For the model of free to play digital games, now far and away the dominant model for mobile games, the income came from in-app purchases such as cosmetic items or gameplay modifiers, and from various forms of advertising. The difference is that shipping something digital to the US or Europe is a cost-free exercise and the retailer (Apple or Android’s AppStore) takes a straight 30%, leaving 70% for the developer and publisher. As with console games or film & TV, if the project is a winner, there are merchandising opportunities.
Wynands explained that the Angry Bird creator Rovio emplyed around 100 people working on game development and around 400 working on marketing, merchandising and other exploitation of the game – the TV show and upcoming movie, for example.
For the NZFC, Wallwork said it was easy to be envious of some of the numbers Wynands and Knightly had quoted, but that envy was a two-way street. Despite a lot of effort lobbying, the changes made to incentive schemes following the Screen Sector Review continued to leave games out in the cold.
The government argument ran that (regardless of artistic merit) games are a commercial artform, and government should direct its funds towards support for non-commercial cultural activity.
However, with a more or less global market easily accessible (with the possible exception of North Korea), the lack of human resource capacity for game development in NZ is a missed opportunity to earn export dollars. The NZGDA argued for assistance at early career stage – the equivalent of supporting short films, if you like – to accelerate developers from scratch to the point where they could confidently complete a commercially viable project.

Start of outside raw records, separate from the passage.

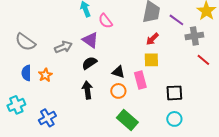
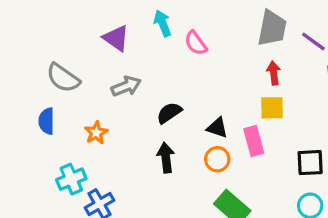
red arrow: (152, 39) -> (274, 73), turned 128
purple triangle: (90, 40) -> (116, 38), moved
blue semicircle: (26, 73) -> (46, 121), moved
cyan cross: (16, 105) -> (71, 179), moved

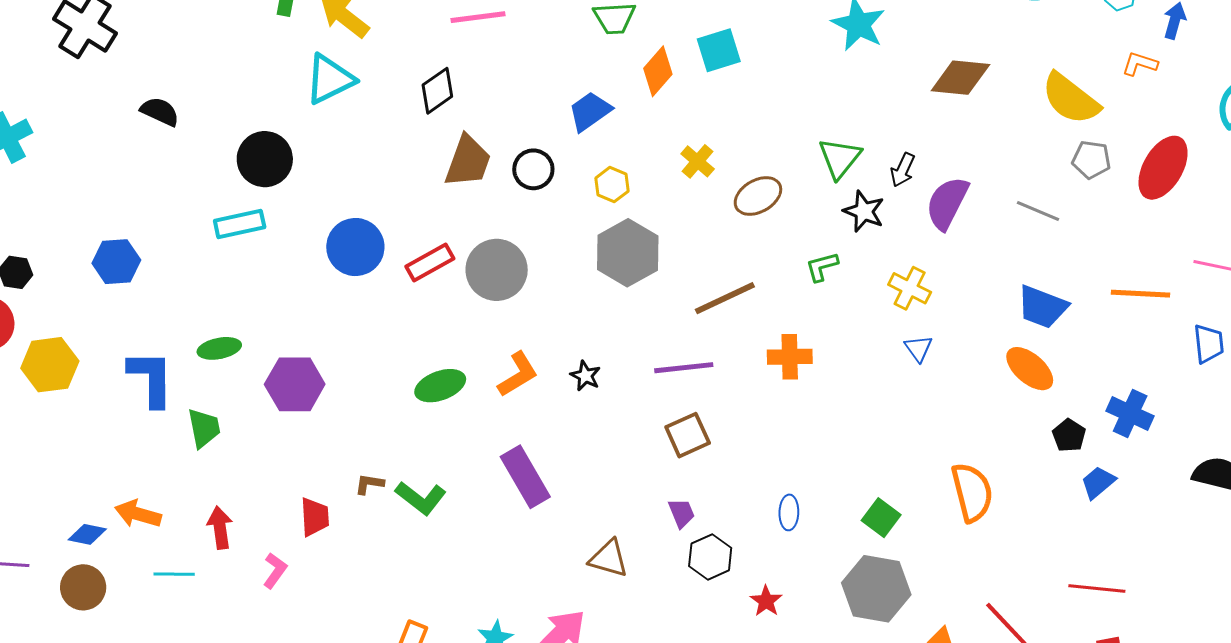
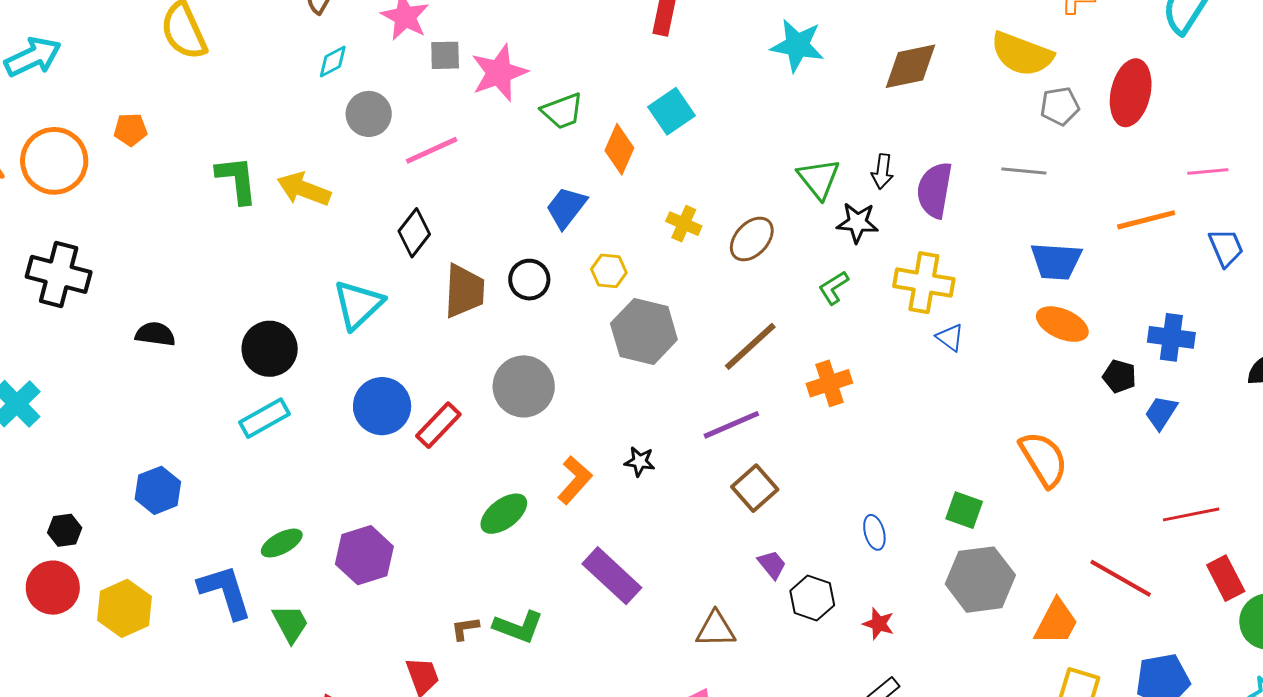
cyan triangle: (330, 79) -> (358, 304), moved
red rectangle: (430, 263) -> (438, 425), moved
yellow cross: (910, 288) -> (924, 283), size x1.4

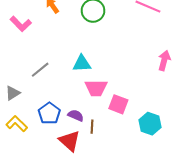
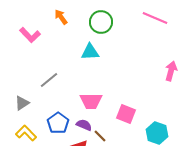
cyan triangle: (82, 64) -> (90, 52), moved
pink trapezoid: (96, 88) -> (91, 101), moved
brown line: (92, 127) -> (100, 136), turned -48

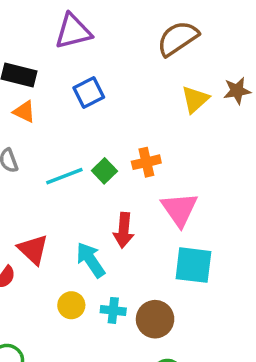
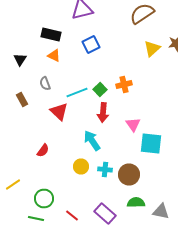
pink triangle: (179, 209) -> (133, 124), moved, size x0.7
red arrow: (124, 230) -> (103, 112), moved
red triangle: (33, 249) -> (59, 112), moved

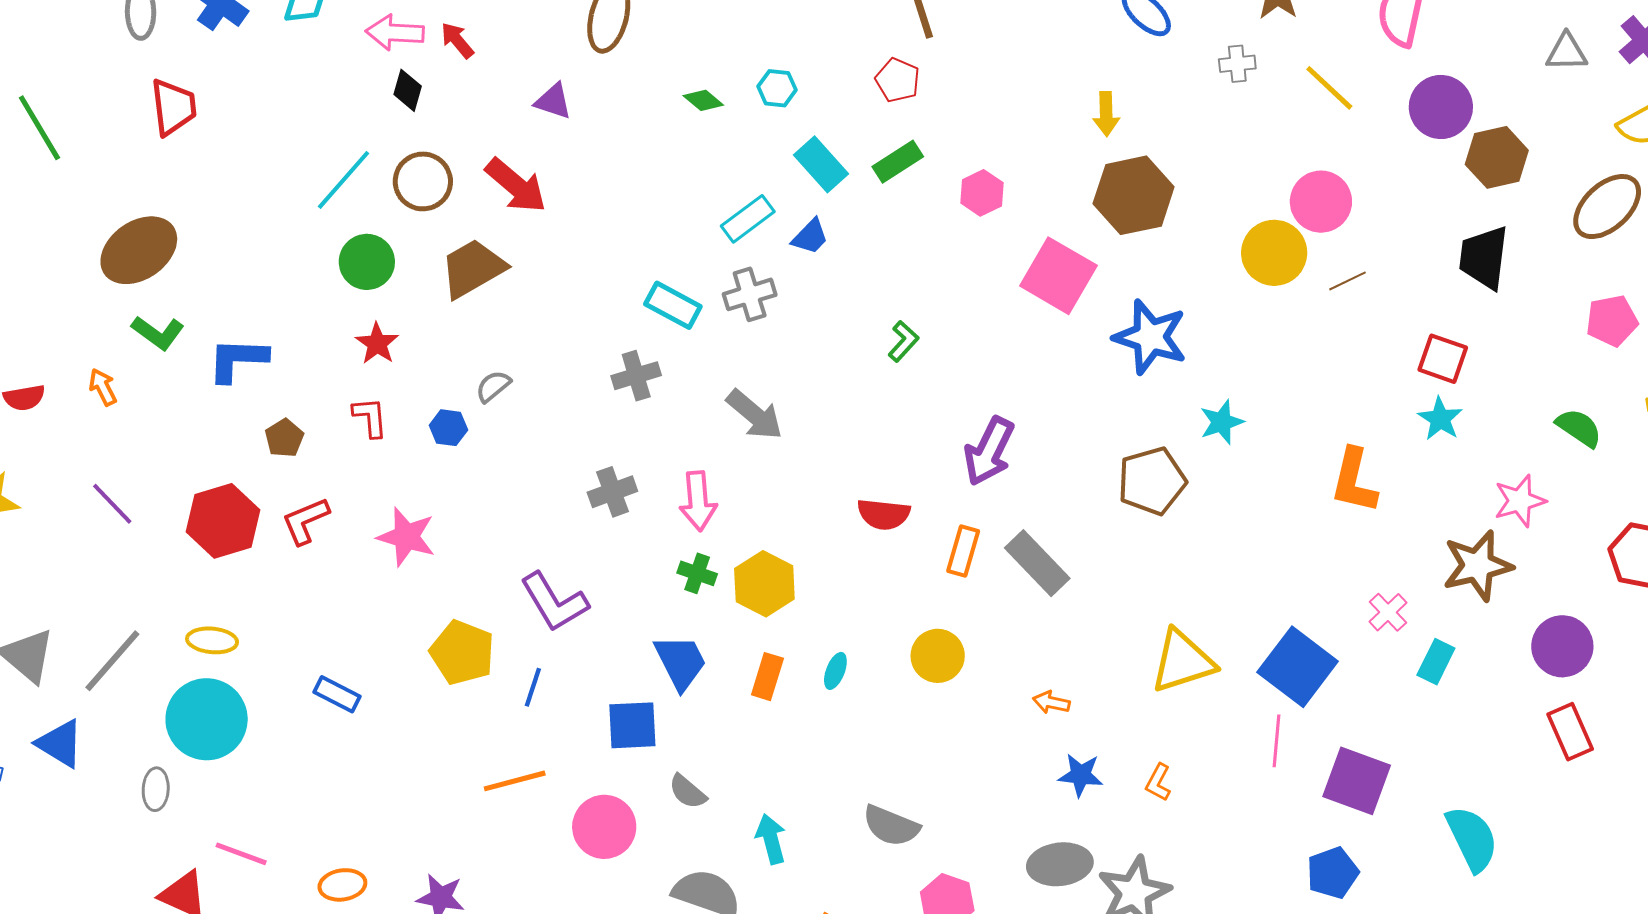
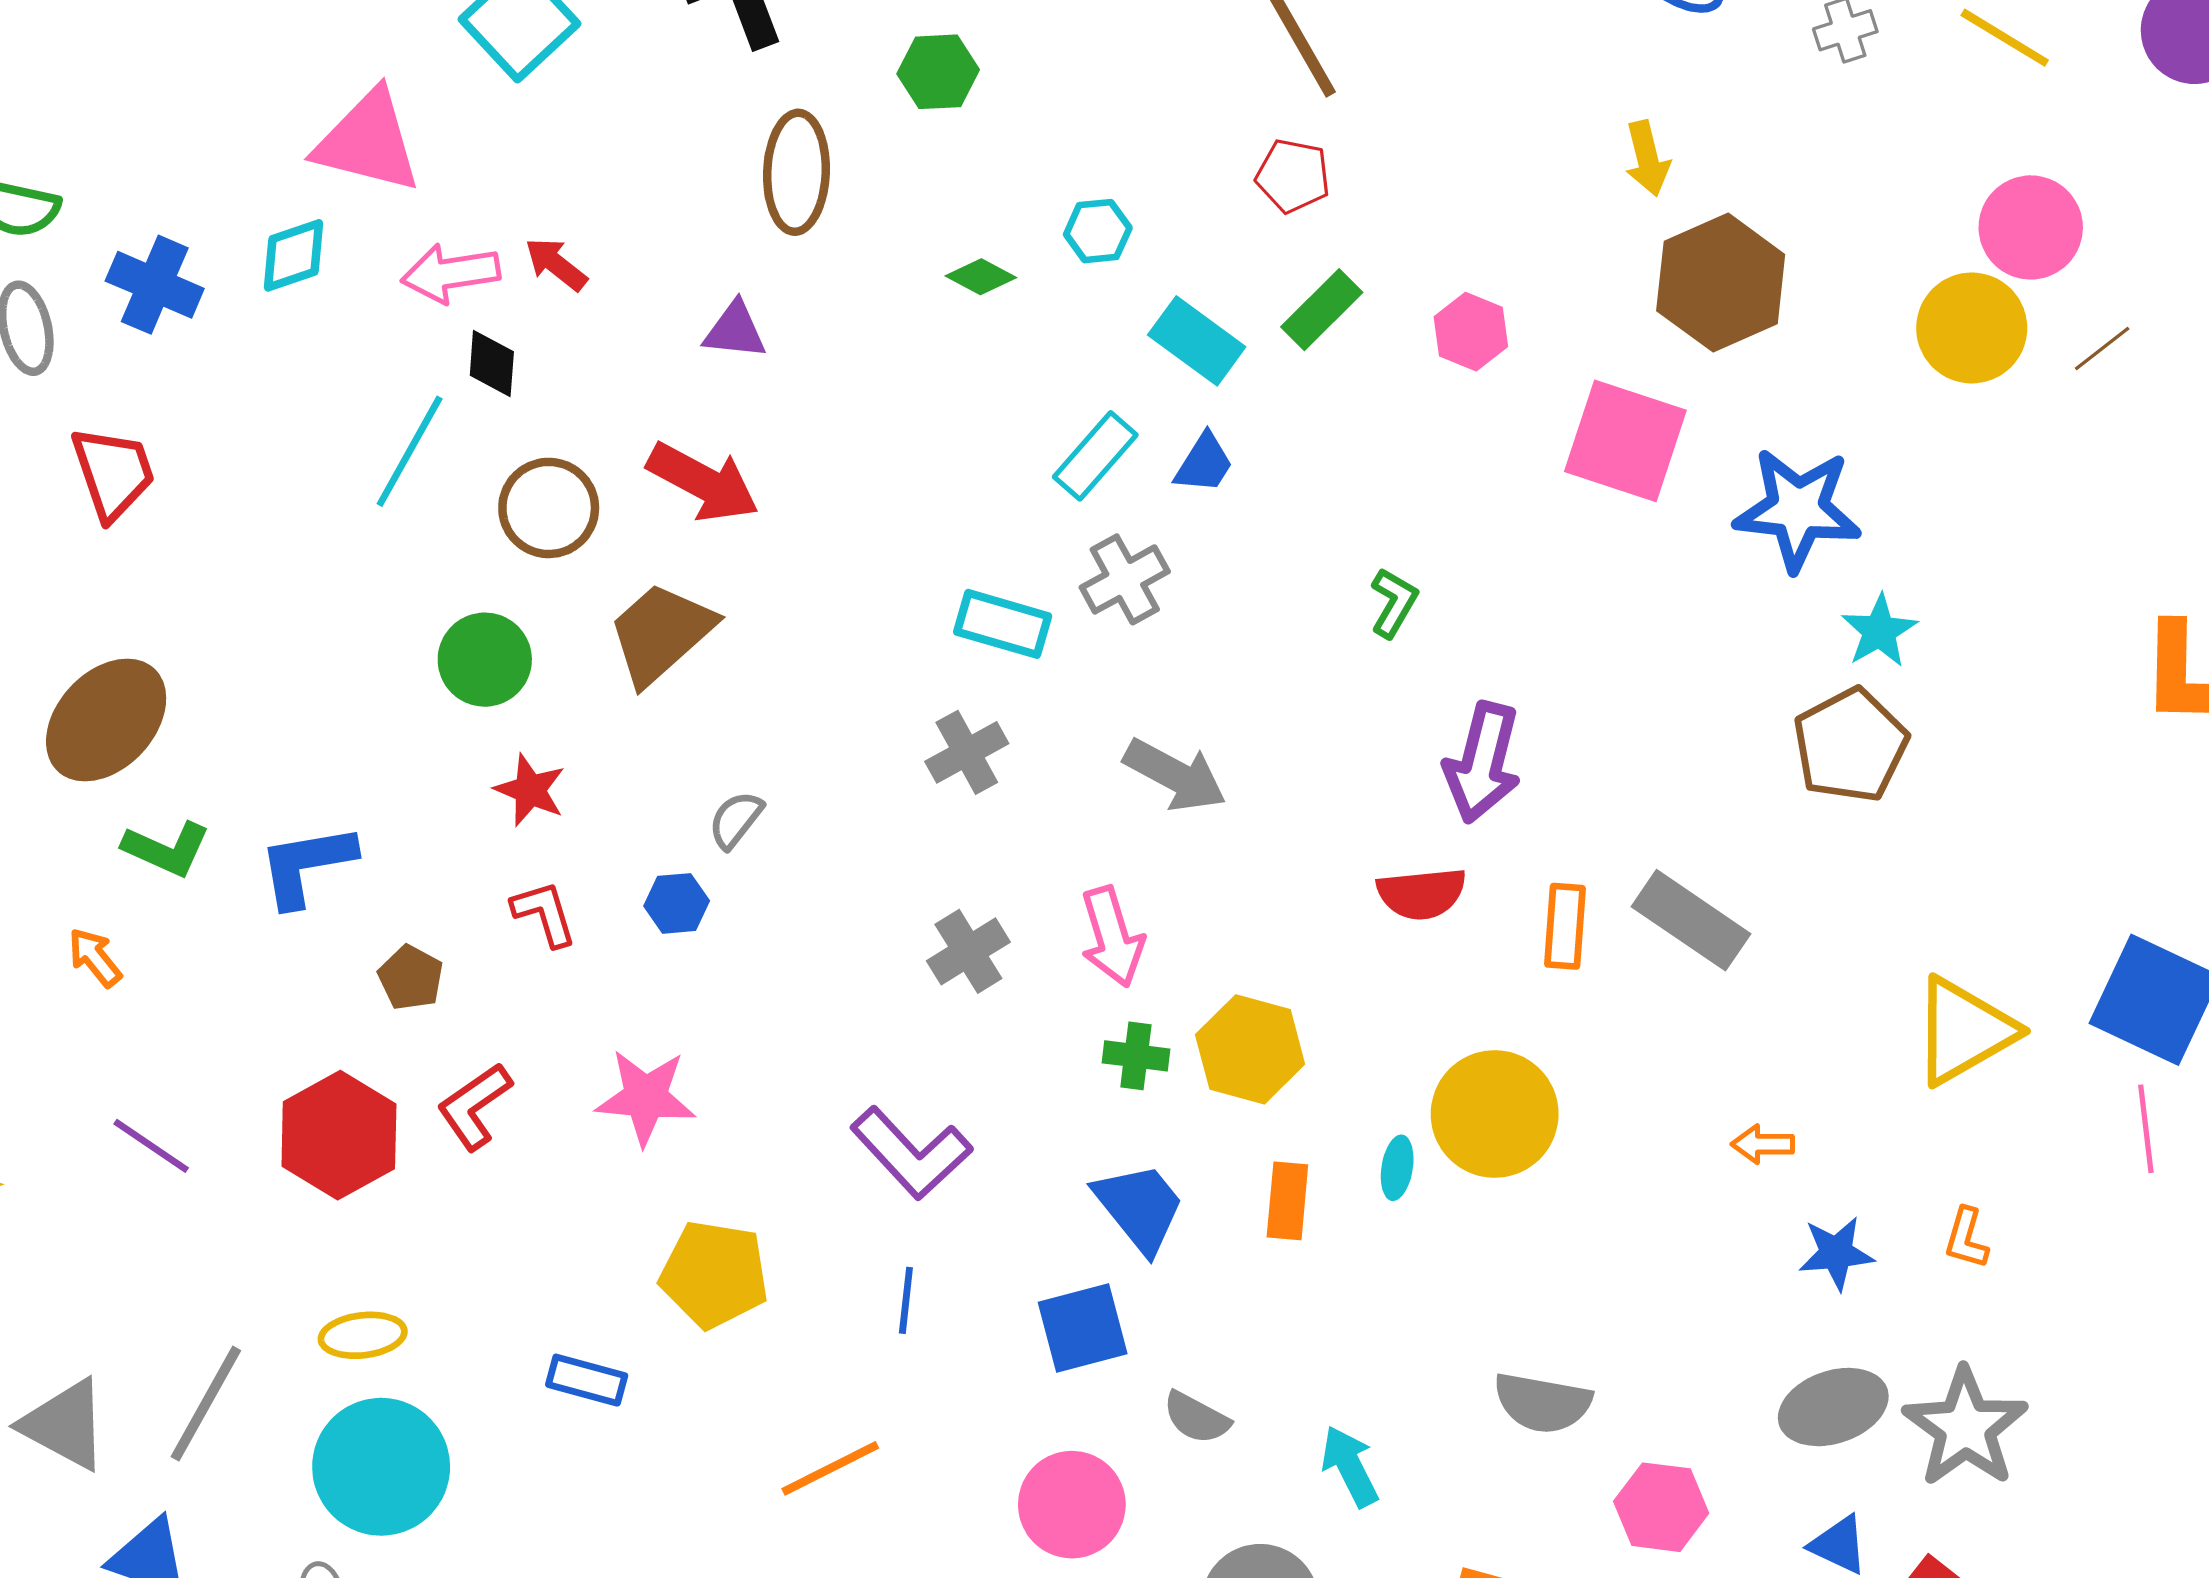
cyan line: (344, 180) -> (410, 451), moved
cyan star: (1222, 422) -> (1879, 631), moved
purple arrow: (989, 451) -> (1483, 762), moved
yellow pentagon: (462, 652) -> (714, 1274), moved
yellow circle: (938, 656) -> (1495, 1114), moved, size x1.4
orange line: (515, 781) -> (830, 1468), moved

Regardless of the lack of success at convincing government to include games in funding or incentive schemes, there are some ways in which the NZFC can offer support without contravening its obligations under the governing legislation. The NZFC Act was introduced in 1978, “the same year Space Invaders came out”, Wallwork noted. Both are looking a little dated.
Wallwork offered an overview of the ways in which the NZFC could support.
Via its Professional Development programmes, the NZFC would support one game developer to attend GDC in San Francisco next year. The NZFC has already supported the NZGDA to bring in international speakers for its own conferences.
The NZSPG specifically excludes game development as a primary activity. However, the scheme can support production of transmedia elements that are associated with a qualifying form of production, such as the game of the movie.
Knightly reckoned many would have no trouble passing the sort of cultural content points tests applied to film and TV projects. Grinding Gear Games’ Path of Exile, for example, was created by a team almost exclusively Kiwi, features Kiwi landscapes, has a story based on Maori tribal structures. It also has 9 million users and, since its release there earlier this year, has become the most popular online game in Taiwan.
The NZFC’s Business Development Scheme would have liked to have seen more applications from groups including some expertise in the game development field, but only saw one. The next round of the scheme, if indeed there is another, isn’t calendared as yet.
Through its own production funding the NZFC can support transmedia content, such as a game, to accompany a feature.
Knightly suggested that documentary projects particularly lent themselves to transmedia exploitation (if not necessarily games) without the need for new asset creation because they frequently amassed large amounts of research and interview material that didn’t make it to final cut.
The potential for activity is there. As with most things, the advice was to plan early – preferably at development stage. Film and game dev move at different speeds and to different timetables.